If "the Steph Game" hits in Game 3, which seems likely, then Warriors (-7) is going to seem like a quaint underestimation compared to the havoc they will throw down on Houston's head. At home in these playoffs, the Warriors have won by 13.3 points. The Rockets have been great on the road, with only one loss and a blistering +9.3 point differential in these playoffs. But the Warriors at Oracle seem primed to ramp up the "chaos" that Kerr talked about Friday.

So when Kerr talks about not switching up the game plan, he's right. If the Warriors are focused on defense, which they clearly weren't in Game 2, they'll get stops, and can run. If they run, they can find open 3s because it's impossible to track down all their shooters in transition, and if Curry's hitting, it doesn't matter if you track him down anyway.

From there, adding more movement after they force the switch on Durant, and Durant looking to pass a little more when the Rockets help, will yield what the Warriors want.
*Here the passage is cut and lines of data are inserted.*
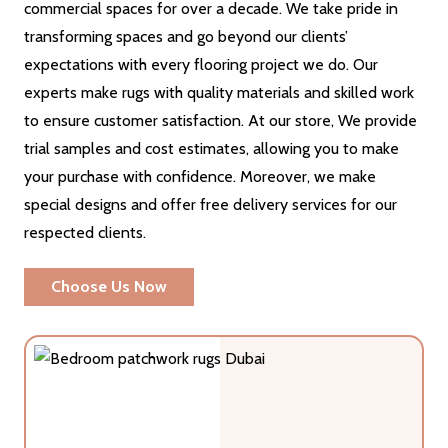
commercial spaces for over a decade. We take pride in
transforming spaces and go beyond our clients’
expectations with every flooring project we do. Our
experts make rugs with quality materials and skilled work
to ensure customer satisfaction. At our store, We provide
trial samples and cost estimates, allowing you to make
your purchase with confidence. Moreover, we make
special designs and offer free delivery services for our
respected clients.
Choose Us Now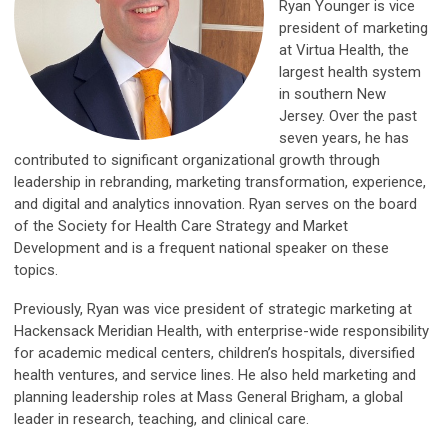
Ryan Younger is vice
president of marketing
at Virtua Health, the
largest health system
in southern New
Jersey. Over the past
seven years, he has
contributed to significant organizational growth through
leadership in rebranding, marketing transformation, experience,
and digital and analytics innovation. Ryan serves on the board
of the Society for Health Care Strategy and Market
Development and is a frequent national speaker on these
topics.
Previously, Ryan was vice president of strategic marketing at
Hackensack Meridian Health, with enterprise-wide responsibility
for academic medical centers, children’s hospitals, diversified
health ventures, and service lines. He also held marketing and
planning leadership roles at Mass General Brigham, a global
leader in research, teaching, and clinical care.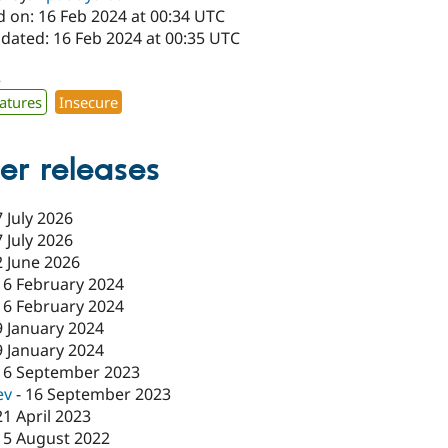
d on: 16 Feb 2024 at 00:34 UTC
pdated: 16 Feb 2024 at 00:35 UTC
2
atures
Insecure
er releases
7 July 2026
7 July 2026
2 June 2026
16 February 2024
16 February 2024
9 January 2024
9 January 2024
16 September 2023
ev
-
16 September 2023
21 April 2023
15 August 2022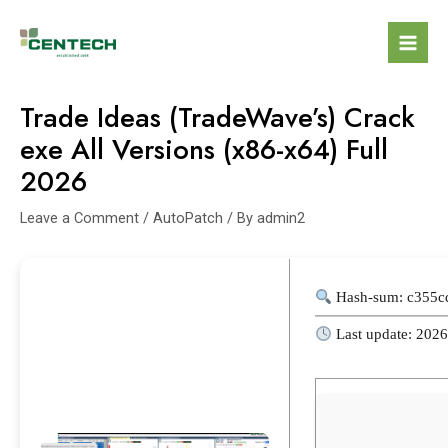
Trade Ideas (TradeWave’s) Crack
exe All Versions (x86-x64) Full
2026
Leave a Comment
/
AutoPatch
/ By
admin2
Hash-sum: c355c
Last update: 202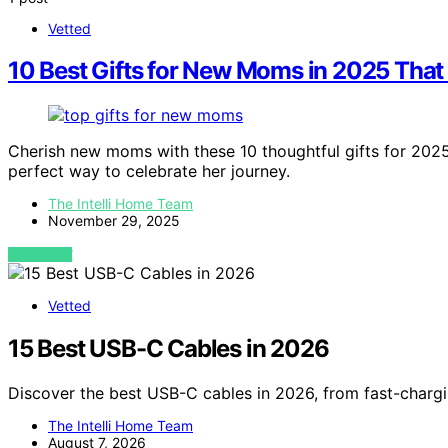
Vetted
10 Best Gifts for New Moms in 2025 That 
Cherish new moms with these 10 thoughtful gifts for 202
perfect way to celebrate her journey.
The Intelli Home Team
November 29, 2025
VIEW POST
Vetted
15 Best USB-C Cables in 2026
Discover the best USB-C cables in 2026, from fast-chargi
The Intelli Home Team
August 7, 2026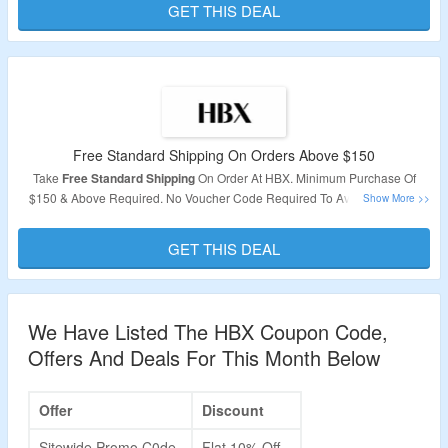
GET THIS DEAL
Free Standard Shipping On Orders Above $150
Take
Free Standard Shipping
On Order At HBX. Minimum Purchase Of
$150 & Above Required. No Voucher Code Required To Avail Offer. Just
Purchase Your Favorite Products To Avail The Offer.
GET THIS DEAL
Validity: Limited Period.
We Have Listed The HBX Coupon Code,
Offers And Deals For This Month Below
Offer
Discount
Sitewide Promo C0de
Flat 10% Off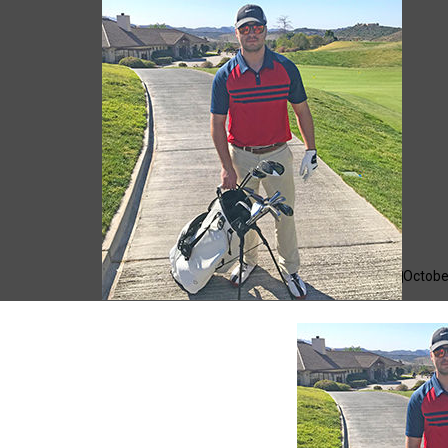
Giacomo
Octobe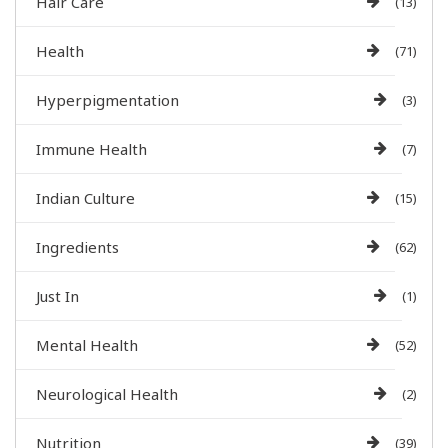
Hair Care
(13)
Health
(71)
Hyperpigmentation
(3)
Immune Health
(7)
Indian Culture
(15)
Ingredients
(62)
Just In
(1)
Mental Health
(52)
Neurological Health
(2)
Nutrition
(39)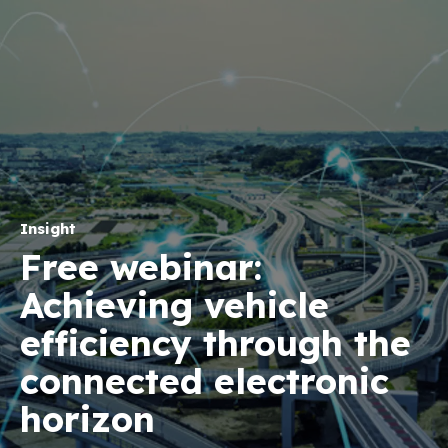
Insight
Free webinar:
Achieving vehicle
efficiency through the
connected electronic
horizon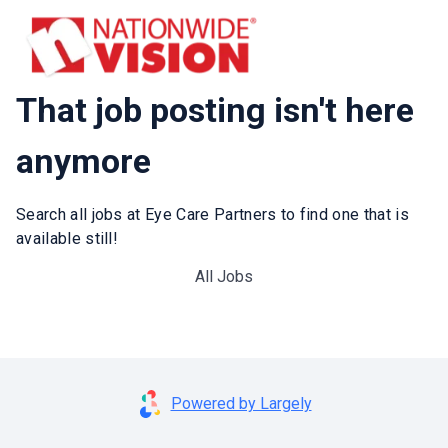
That job posting isn't here
anymore
Search all jobs at Eye Care Partners to find one that is
available still!
All Jobs
Powered by Largely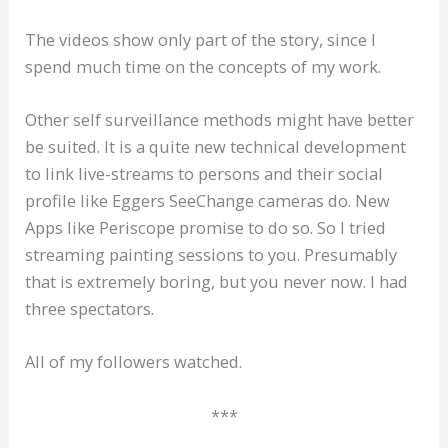
The videos show only part of the story, since I
spend much time on the concepts of my work.
Other self surveillance methods might have better
be suited. It is a quite new technical development
to link live-streams to persons and their social
profile like Eggers SeeChange cameras do. New
Apps like Periscope promise to do so. So I tried
streaming painting sessions to you. Presumably
that is extremely boring, but you never now. I had
three spectators.
All of my followers watched.
***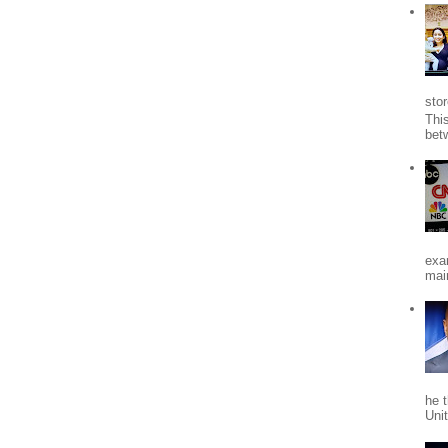
stor
Thi
bet
exa
mai
he 
Uni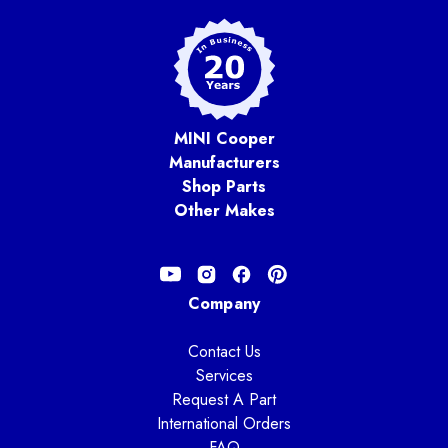
MINI Cooper
Manufacturers
Shop Parts
Other Makes
Company
Contact Us
Services
Request A Part
International Orders
FAQ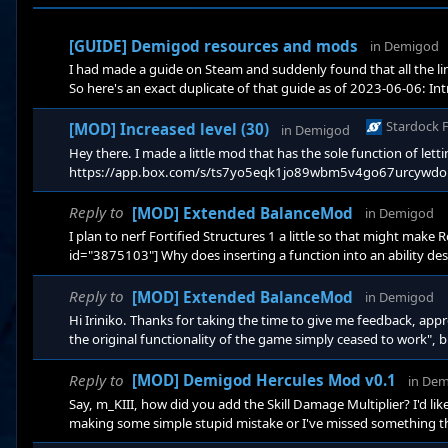
[GUIDE] Demigod resources and mods
in
Demigod
I had made a guide on Steam and suddenly found that all the li
So here's an exact duplicate of that guide as of 2023-06-06: Int
essentially a dead game, I believe mainly because the multiplayer
figured it wouldn't hurt to put this out si
Stardock 
[MOD] Increased level (30)
in
Demigod
Hey there. I made a little mod that has the sole function of letti
https://app.box.com/s/ts7yo5eqk1jo89wbm5v4go67urcywdou The 
level beyond 20. Quoting from the Change_List.txt: The experie
level 10, you need
Reply to
[MOD] Extended BalanceMod
in
Demigod
I plan to nerf Fortified Structures 1 a little so that might make
id="3875103"] Why does inserting a function into an ability desc
the same for me. You modified the values correctly. And you can
Buff Icons that pop up during the game are not meant to have d
Reply to
[MOD] Extended BalanceMod
in
Demigod
Hi Iriniko. Thanks for taking the time to give me feedback, appr
the original functionality of the game simply ceased to work", b
sure if I might have introduced slight technical issues with Regu
style="mso-ansi-language: EN
Reply to
[MOD] Demigod Hercules Mod v0.1
in
Dem
Say, m_KIII, how did you add the Skill Damage Multiplier? I'd lik
making some simple stupid mistake or I've missed something that
Hercules mod: In ForgeUnit.lua in function OnCreate you added: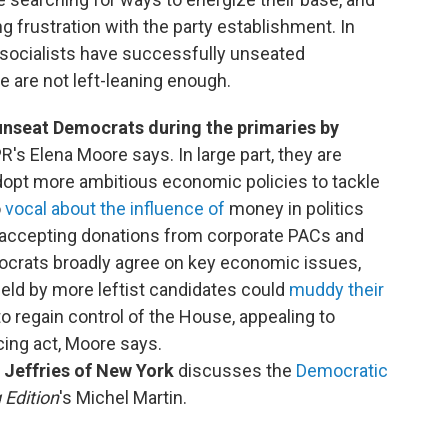
g frustration with the party establishment. In
socialists have successfully unseated
are not left-leaning enough.
nseat Democrats during the primaries by
R's Elena Moore says. In large part, they are
adopt more ambitious economic policies to tackle
o
vocal about the influence of
money in politics
r accepting donations from corporate PACs and
ocrats broadly agree on key economic issues,
held by more leftist candidates could
muddy their
to regain control of the House, appealing to
cing act, Moore says.
Jeffries of New York
discusses the
Democratic
 Edition
's Michel Martin.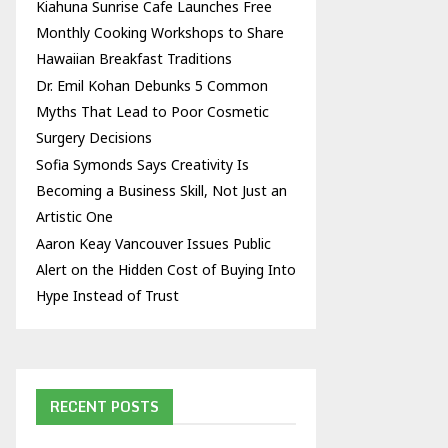
Kiahuna Sunrise Cafe Launches Free
Monthly Cooking Workshops to Share
Hawaiian Breakfast Traditions
Dr. Emil Kohan Debunks 5 Common
Myths That Lead to Poor Cosmetic
Surgery Decisions
Sofia Symonds Says Creativity Is
Becoming a Business Skill, Not Just an
Artistic One
Aaron Keay Vancouver Issues Public
Alert on the Hidden Cost of Buying Into
Hype Instead of Trust
RECENT POSTS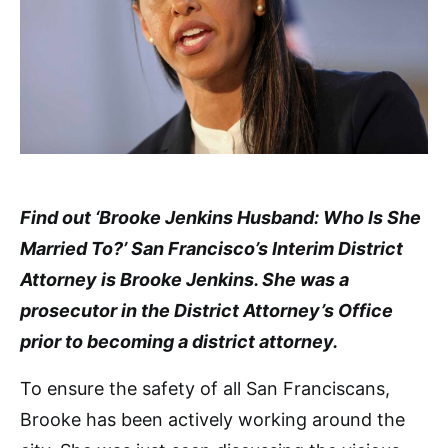
Find out ‘Brooke Jenkins Husband: Who Is She
Married To?’ San Francisco’s Interim District
Attorney is Brooke Jenkins. She was a
prosecutor in the District Attorney’s Office
prior to becoming a district attorney.
To ensure the safety of all San Franciscans,
Brooke has been actively working around the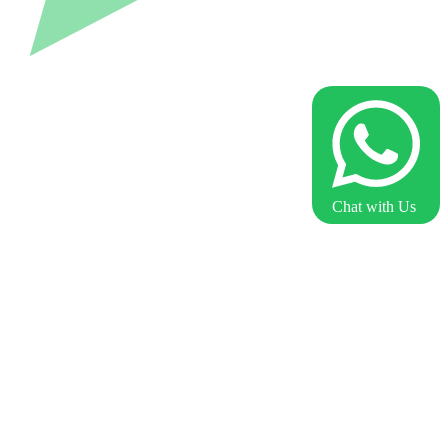
Chat with Us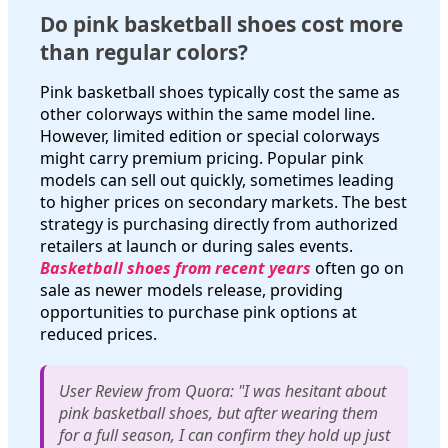
Do pink basketball shoes cost more
than regular colors?
Pink basketball shoes typically cost the same as
other colorways within the same model line.
However, limited edition or special colorways
might carry premium pricing. Popular pink
models can sell out quickly, sometimes leading
to higher prices on secondary markets. The best
strategy is purchasing directly from authorized
retailers at launch or during sales events.
Basketball shoes from recent years
often go on
sale as newer models release, providing
opportunities to purchase pink options at
reduced prices.
User Review from Quora: "I was hesitant about
pink basketball shoes, but after wearing them
for a full season, I can confirm they hold up just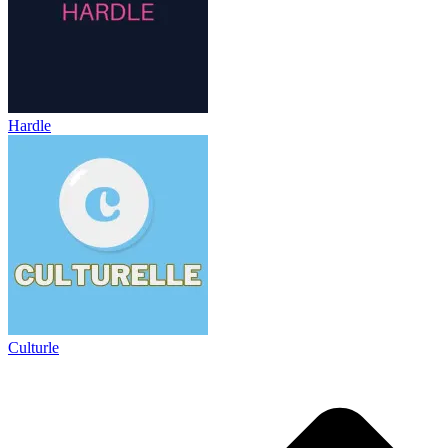
Hardle
Culturle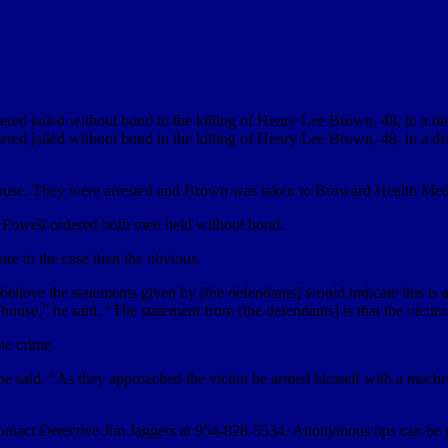
red jailed without bond in the killing of Henry Lee Brown, 48, in a dis
red jailed without bond in the killing of Henry Lee Brown, 48, in a dis
e house. They were arrested and Brown was taken to Broward Health Med
e Powell ordered both men held without bond.
re to the case than the obvious.
 I believe the statements given by [the defendants] would indicate this 
house,” he said. “The statement from [the defendants] is that the victi
he crime.
 he said. “As they approached the victim he armed himself with a machete. 
o contact Detective Jim Jaggers at 954-828-5534. Anonymous tips can be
They can have their isolation cake with Durant and eat on off-ball movement, too, but they have to be precise. It's why this series still feels like it hinges on whether the Warriors do what they want and what they're supposed to do, as opposed to a real tug of war.

The Rockets can hit shots, and that will give them a fighting chance. Their switches and containment have been on point all the way through these playoffs.

But Golden State has a lot more counters left to throw, and the biggest one may simply be "getting Steph Curry going," an option no one has truly figured out how to counter when Curry is healthy, which he says he is.